Hosanna! Save us! Amazingly, that is precisely why Jesus did not come down from the cross. He came to save us, not merely from earthly enemies, danger, or disaster, but from the greatest enemies of all: sin, death, and the devil. Jesus saves. That’s what he does, and that’s even what his name means: “The Lord saves.” Before his birth, the angel told Joseph to call him Jesus because “he will save his people from their sins” (Matt. 1:21). Jesus came to save us from our sins. Ultimately, he saves us from ourselves.
But there is something threatening about the idea of a Savior. To believe that Jesus saves, we must first admit that we need to be saved from something and someone. We have to humble ourselves and admit our inadequacy and inability to save ourselves, as well as the failure of all other methods we have tried.
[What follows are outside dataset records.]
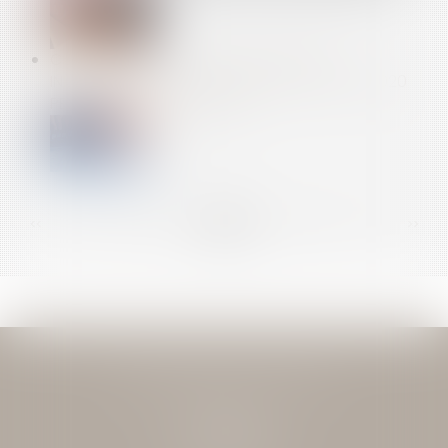
CALCUL DES IJ MALADIE-MATERNITÉ DES
INDÉPENDANTS : LES REVENUS D’ACTIVITÉ DE 2020
PEUVENT ÊTRE NEUTRALISÉS
<<
<
...
83
84
85
86
87
88
89
...
>
>>
JEAN-DAVID GUEDJ & ASSOCIES
27 Rue Nicolo
75116 PARIS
Maybe you are not ready to confess your sin, or perhaps you are just unwilling, like the priests and people at Jesus’ crucifixion. You may even feel tempted to taunt God and make a mockery of Jesus, regarding him as just another failed Messiah. Yet despite our pride and lack of self-awareness, we cannot change the fact that we are sinners in need of saving. We need a Savior. Without Christ we are doomed—and damned. But Jesus saves. He saves his people from their sins. He saves you from your sins and me from my sins. And he wants to save every single person on the face of this planet (2 Tim. 2:3-4).
Yet that does not mean that God doesn’t care about all the other things we need to be saved from. For in Revelation 7 we have a picture of another crowd, “a great multitude that no one could number” from every nation and tribe, language and race (Rev. 7:9). They wear white robes and wave palm branches—just like Palm Sunday—and they cry out, “Salvation belongs to our God who sits on the throne, and to the Lamb!” (Rev. 7:10). Just like Palm Sunday, the people of God talk about salvation. But on the Last Day they celebrate the accomplished fact of their salvation, which is why they no longer need to cry, “Hosanna!”
At the end of the chapter, we receive this wonderful assurance that on the Last Day of Christ’s return, we “shall hunger no more, neither thirst anymore; the sun shall not strike [us], nor any scorching heat. For the Lamb in the midst of the throne will be [our] shepherd, and he will guide [us] to springs of living water, and God will wipe away every tear from [our] eyes” (Rev. 7:16-17). Praise God! Jesus saves. So on this Palm Sunday, at the start of this Holy Week, we wave our palm branches and pray, “Hosanna! Save us, Lord!” And he does, and he will. In the name of Jesus. Amen.